Any meaning that emerges as the produce of some strained, or forced, or utterly unreasonable interpretation should be rejected.
It follows that it is not enough to say that by some person or another the words might be understood in a defamatory sense.
The publication must be read as a whole, and any “bane and antidote” taken together. Sometimes, the context will clothe the words in a more serious defamatory meaning (for example the classic “rogues’ gallery” case). In other cases, the context will weaken (even extinguish altogether) the defamatory meaning that the words would bear if they were read in isolation (e.g. bane and antidote cases).
In order to determine the natural and ordinary meaning of the statement of which the claimant complains, it is necessary to take into account the context in which it appeared and the mode of publication.
No evidence, beyond publication complained of, is admissible in determining the natural and ordinary meaning.

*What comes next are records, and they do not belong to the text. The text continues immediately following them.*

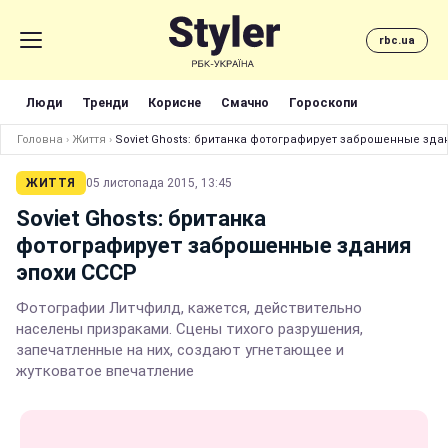
rbc.ua
Люди
Тренди
Корисне
Смачно
Гороскопи
Головна
›
Життя
›
Soviet Ghosts: британка фотографирует заброшенные зда
ЖИТТЯ
05 листопада 2015, 13:45
Soviet Ghosts: британка
фотографирует заброшенные здания
эпохи СССР
Фотографии Литчфилд, кажется, действительно
населены призраками. Сцены тихого разрушения,
запечатленные на них, создают угнетающее и
жутковатое впечатление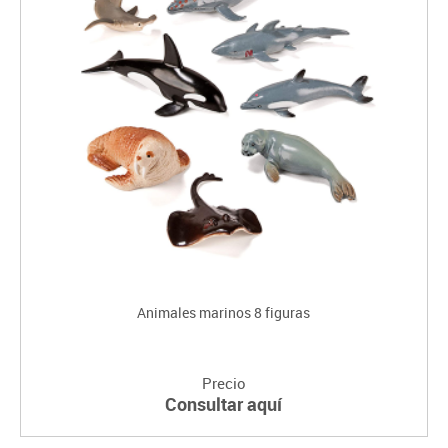
Animales marinos 8 figuras
Precio
Consultar aquí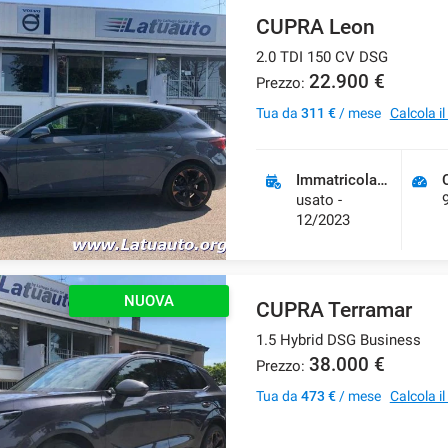
CUPRA Leon
2.0 TDI 150 CV DSG
22.900 €
Prezzo:
Tua da
311 €
/ mese
Calcola i
Immatricolazione
usato -
12/2023
NUOVA
CUPRA Terramar
1.5 Hybrid DSG Business
38.000 €
Prezzo:
Tua da
473 €
/ mese
Calcola i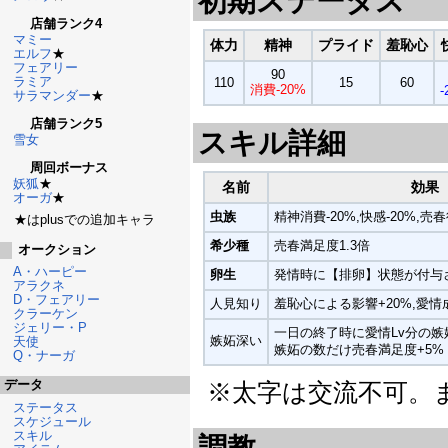
初期ステータス
店舗ランク4
マミー
体力
精神
プライド
羞恥心
エルフ
★
フェアリー
90
ラミア
110
15
60
消費-20%
-
サラマンダー
★
店舗ランク5
スキル詳細
雪女
周回ボーナス
妖狐
★
名前
効果
オーガ
★
虫族
精神消費-20%,快感-20%,売
★はplusでの追加キャラ
希少種
売春満足度1.3倍
オークション
A・ハーピー
卵生
発情時に【排卵】状態が付与
アラクネ
D・フェアリー
人見知り
羞恥心による影響+20%,愛情成
クラーケン
ジェリー・P
一日の終了時に愛情Lv分の嫉
嫉妬深い
天使
嫉妬の数だけ売春満足度+5%
Q・ナーガ
データ
※太字は交流不可。ま
ステータス
スケジュール
スキル
調教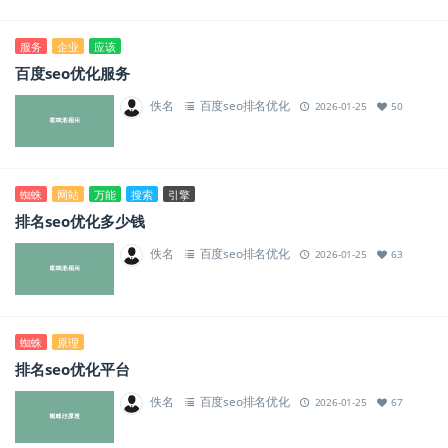
服务
企业
应该
百度seo优化服务
佚名
百度seo排名优化
2026-01-25
50
蜘蛛
网站
万能
搜索
引擎
排名seo优化多少钱
佚名
百度seo排名优化
2026-01-25
63
蜘蛛
原理
排名seo优化平台
佚名
百度seo排名优化
2026-01-25
67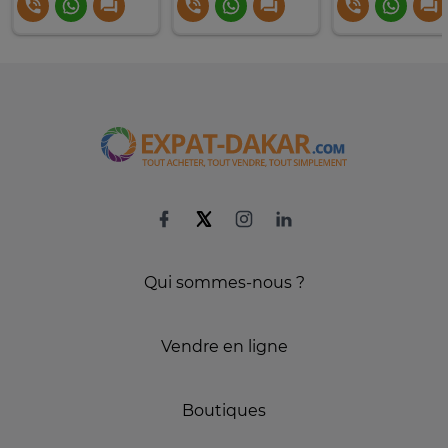
Qui sommes-nous ?
Vendre en ligne
Boutiques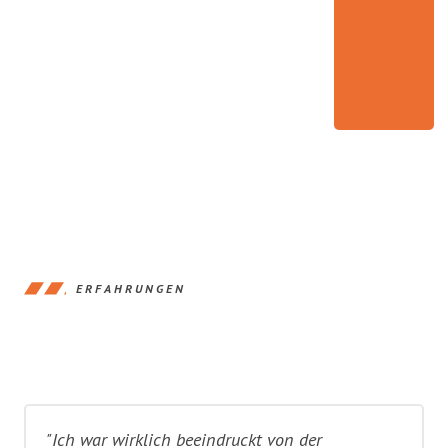
ERFAHRUNGEN
"Ich war wirklich beeindruckt von der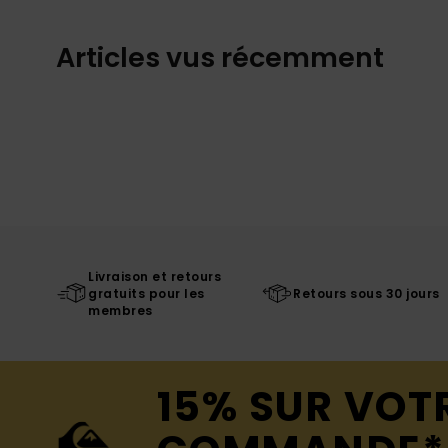
Articles vus récemment
Livraison et retours
gratuits pour les
Retours sous 30 jours
membres
15% SUR VOT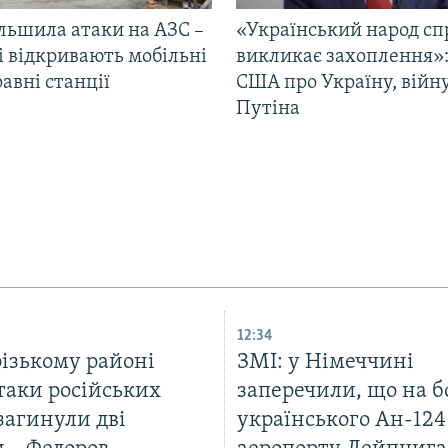
ільшила атаки на АЗС –
«Український народ сп
і відкривають мобільні
викликає захоплення»:
авні станції
США про Україну, війну
Путіна
12:34
різькому районі
ЗМІ: у Німеччині
таки російських
заперечили, що на б
загинули дві
українського Ан-124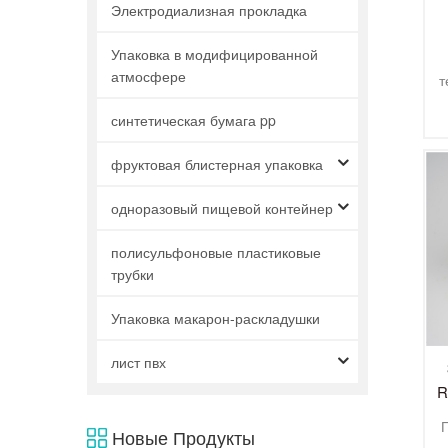
Электродиализная прокладка
Упаковка в модифицированной
п
атмосфере
т
синтетическая бумага pp
фруктовая блистерная упаковка
одноразовый пищевой контейнер
т
полисульфоновые пластиковые
трубки
Упаковка макарон-раскладушки
лист пвх
R
F
Новые Продукты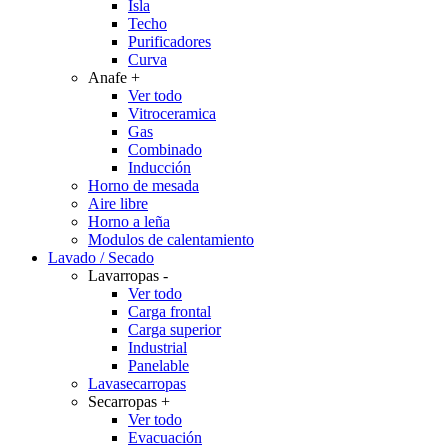
Isla
Techo
Purificadores
Curva
Anafe
+
Ver todo
Vitroceramica
Gas
Combinado
Inducción
Horno de mesada
Aire libre
Horno a leña
Modulos de calentamiento
Lavado / Secado
Lavarropas
-
Ver todo
Carga frontal
Carga superior
Industrial
Panelable
Lavasecarropas
Secarropas
+
Ver todo
Evacuación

The hypothetical reader is taken to be representative of those who would read the publication in question. The court can take judicial notice of facts which are common knowledge, but should beware of reliance on impressionistic assessments of the characteristics of a publication's readership.

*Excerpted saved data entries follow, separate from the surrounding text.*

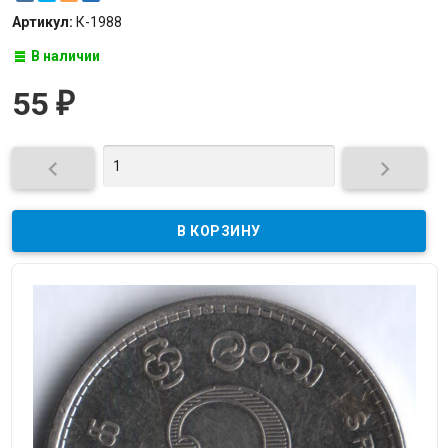
Артикул:
К-1988
В наличии
55
₽

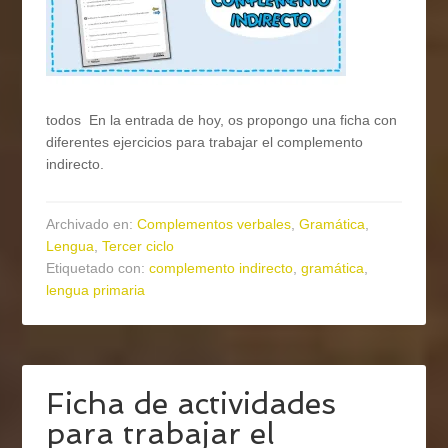
todos En la entrada de hoy, os propongo una ficha con
diferentes ejercicios para trabajar el complemento
indirecto.
Archivado en:
Complementos verbales
,
Gramática
,
Lengua
,
Tercer ciclo
Etiquetado con:
complemento indirecto
,
gramática
,
lengua primaria
Ficha de actividades
para trabajar el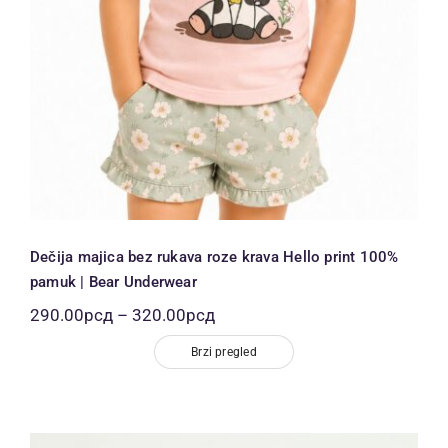
Dečija majica bez rukava roze krava Hello print 100%
pamuk | Bear Underwear
Распон
290.00
рсд
–
320.00
рсд
цена:
од
Brzi pregled
290.00рсд
до
320.00рсд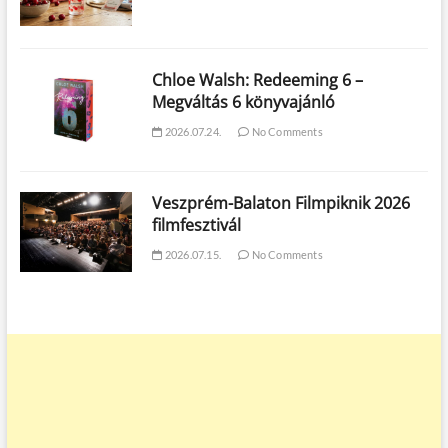
Chloe Walsh: Redeeming 6 –
Megváltás 6 könyvajánló
2026.07.24.
No Comments
Veszprém-Balaton Filmpiknik 2026
filmfesztivál
2026.07.15.
No Comments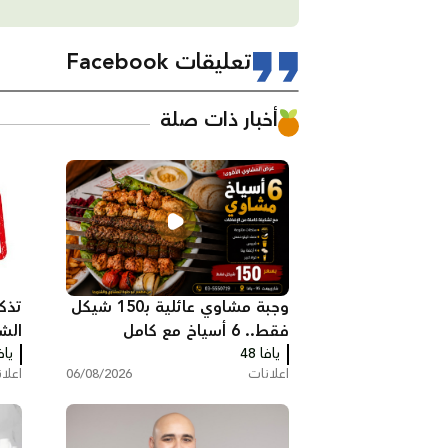
تعليقات Facebook
أخبار ذات صلة
وجبة مشاوي عائلية بـ150 شيكل
تذك
فقط.. 6 أسياخ مع كامل
الش
يافا 48
الإضافات في مطعم أبو حلوة
يافا
اعلانات
06/08/2026
اعلا
بيافا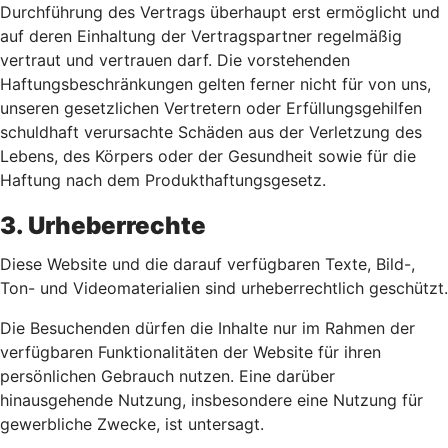
Durchführung des Vertrags überhaupt erst ermöglicht und
auf deren Einhaltung der Vertragspartner regelmäßig
vertraut und vertrauen darf. Die vorstehenden
Haftungsbeschränkungen gelten ferner nicht für von uns,
unseren gesetzlichen Vertretern oder Erfüllungsgehilfen
schuldhaft verursachte Schäden aus der Verletzung des
Lebens, des Körpers oder der Gesundheit sowie für die
Haftung nach dem Produkthaftungsgesetz.
3. Urheberrechte
Diese Website und die darauf verfügbaren Texte, Bild-,
Ton- und Videomaterialien sind urheberrechtlich geschützt.
Die Besuchenden dürfen die Inhalte nur im Rahmen der
verfügbaren Funktionalitäten der Website für ihren
persönlichen Gebrauch nutzen. Eine darüber
hinausgehende Nutzung, insbesondere eine Nutzung für
gewerbliche Zwecke, ist untersagt.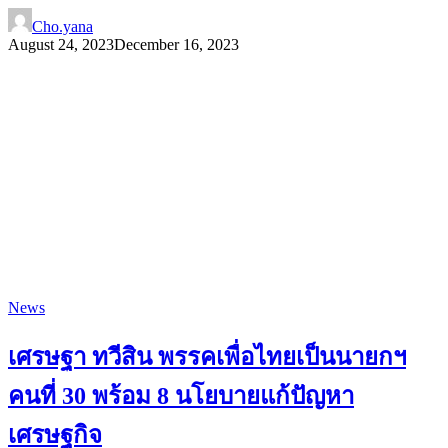
Cho.yana
August 24, 2023
December 16, 2023
News
เศรษฐา ทวีสิน พรรคเพื่อไทยเป็นนายกฯ
คนที่ 30 พร้อม 8 นโยบายแก้ปัญหา
เศรษฐกิจ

Judges should have regard to the impression the article has made upon them themselves in considering what impact it would have made on the hypothetical reasonable reader.

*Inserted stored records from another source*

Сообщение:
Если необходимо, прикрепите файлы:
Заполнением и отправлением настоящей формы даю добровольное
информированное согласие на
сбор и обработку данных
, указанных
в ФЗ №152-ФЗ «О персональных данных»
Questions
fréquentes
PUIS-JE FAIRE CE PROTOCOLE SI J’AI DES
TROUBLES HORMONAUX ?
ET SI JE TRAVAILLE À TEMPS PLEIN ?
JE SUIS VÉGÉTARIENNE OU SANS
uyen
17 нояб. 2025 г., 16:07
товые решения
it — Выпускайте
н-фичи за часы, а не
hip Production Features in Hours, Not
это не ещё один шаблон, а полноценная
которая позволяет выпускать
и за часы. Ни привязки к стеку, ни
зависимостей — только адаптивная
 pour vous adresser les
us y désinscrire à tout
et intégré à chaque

In determining the single meaning, the court is free to choose the correct meaning; it is not bound by the meanings advanced by the parties (save that it cannot find a meaning that is more injurious than the claimant's pleaded meaning).’
I note that the Claimants argue that there were reasonable grounds to suspect certain matters, while the Defendant argues that there were grounds to investigate. These are references to what defamation practitioners know as the Chase level meanings. As Nicklin J. had previously said in Brown v Bower [2017] EWHC 2637 (QB), [2017] 4
WLR 197,
‘They [i.e. the Chase meanings or levels of meaning] come from the decision of
Brooke LJ in Chase v News Group Newspapers Ltd [2002] EWCA Civ 1772; [2003] EMLR 11, para 45 in which he identified three types of defamatory allegation: broadly, (1) the claimant is guilty of the act; (2) reasonable grounds to suspect that the claimant is guilty of the act; and (3) grounds to investigate whether the claimant has committed the act. In the lexicon of defamation, these have come to be known as the Chase levels. Reflecting the almost infinite capacity for subtle differences in meaning, they are not a straitjacket forcing the court to select one of these prescribed levels of meaning, but they are a helpful shorthand. In Charman v Orion Publishing Group Ltd [2005] EWHC 2187 (QB) , for example, Gray J found a meaning of “cogent grounds to suspect” at para 58).’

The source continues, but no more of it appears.